Activity:
Set down again each entry exactly as it reads, pictures excluded.

━━━━━ Available data

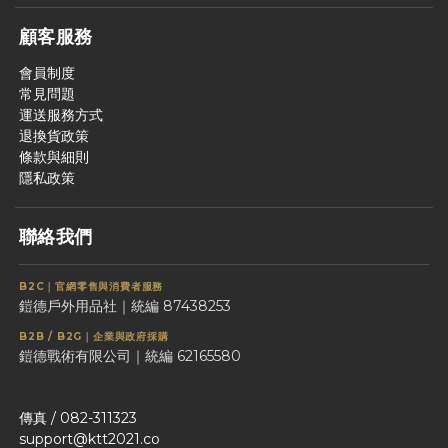
顧客服務
會員制度
常見問題
運送服務方式
退換貨政策
條款與細則
隱私政策
聯絡我們
B2C｜官網零售與消費者服務
鎧德戶外用品社｜統編 87438253
B2B / B2G｜企業與政府採購
鎧德戰術有限公司｜統編 62165580
傳真 / 082-311323
support@ktt2021.co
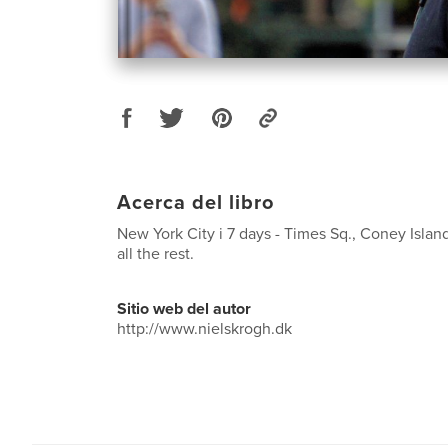
Acerca del libro
New York City i 7 days - Times Sq., Coney Islan
all the rest.
Sitio web del autor
http://www.nielskrogh.dk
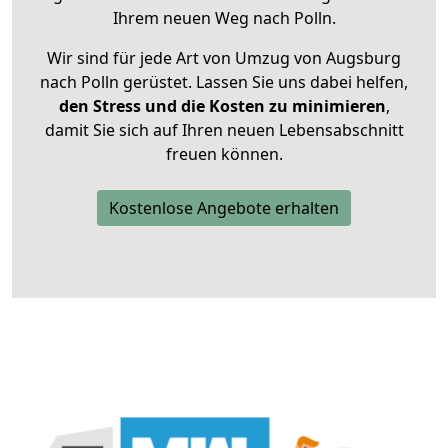
Ihrem neuen Weg nach Polln.
Wir sind für jede Art von Umzug von Augsburg
nach Polln gerüstet. Lassen Sie uns dabei helfen,
den Stress und die Kosten zu minimieren
,
damit Sie sich auf Ihren neuen Lebensabschnitt
freuen können.
Kostenlose Angebote erhalten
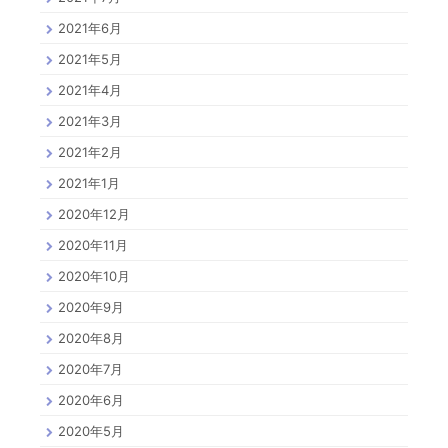
2021年6月
2021年5月
2021年4月
2021年3月
2021年2月
2021年1月
2020年12月
2020年11月
2020年10月
2020年9月
2020年8月
2020年7月
2020年6月
2020年5月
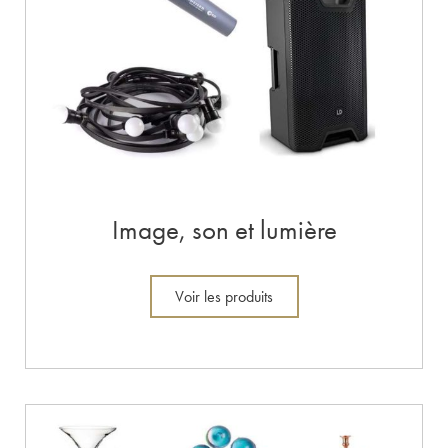
Image, son et lumière
Voir les produits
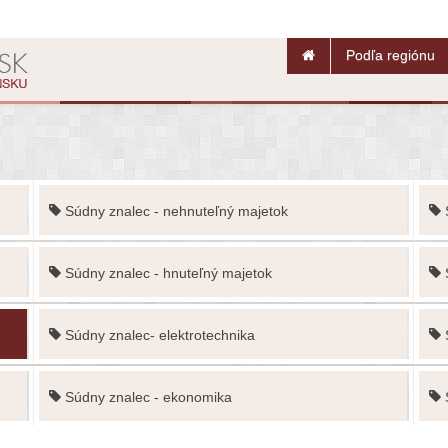
Podľa regiónu
Súdny znalec - nehnuteľný majetok
Súdny znalec - hnuteľný majetok
Súdny znalec- elektrotechnika
Súdny znalec - ekonomika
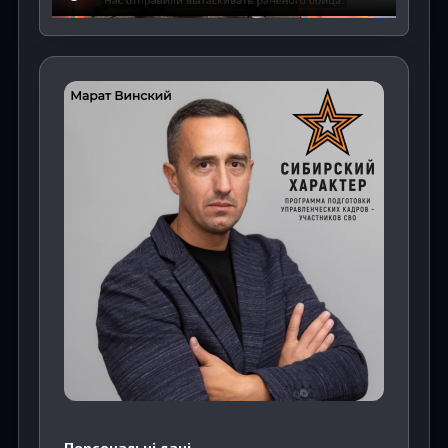
Персональні дані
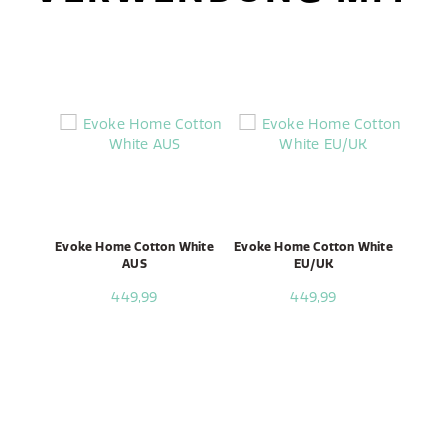
Evoke Home Cotton White
Evoke Home Cotton White
AUS
EU/UK
449,99
449,99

━━━━━━━━━━

Answer space:
顧客服務
會員制度
常見問題
運送服務方式
退換貨政策
條款與細則
隱私政策
聯絡我們
B2C｜官網零售與消費者服務
鎧德戶外用品社｜統編 87438253
B2B / B2G｜企業與政府採購
鎧德戰術有限公司｜統編 62165580
傳真 / 082-311323
support@ktt2021.co
Acerca del libro
New York City i 7 days - Times Sq., Coney Islan
all the rest.
Sitio web del autor
http://www.nielskrogh.dk
Ihrem neuen Weg nach Polln.
Wir sind für jede Art von Umzug von Augsburg
nach Polln gerüstet. Lassen Sie uns dabei helfen,
den Stress und die Kosten zu minimieren
,
damit Sie sich auf Ihren neuen Lebensabschnitt
freuen können.
Kostenlose Angebote erhalten
2021年6月
2021年5月
2021年4月
2021年3月
2021年2月
2021年1月
2020年12月
2020年11月
2020年10月
2020年9月
2020年8月
2020年7月
2020年6月
2020年5月
Image, son et lumière
Voir les produits
Podľa regiónu
Súdny znalec - nehnuteľný majetok
Súdny znalec - hnuteľný majetok
Súdny znalec- elektrotechnika
Súdny znalec - ekonomika
Персональні дані
Evoke Home Cotton White
Evoke Home Cotton White
AUS
EU/UK
449,99
449,99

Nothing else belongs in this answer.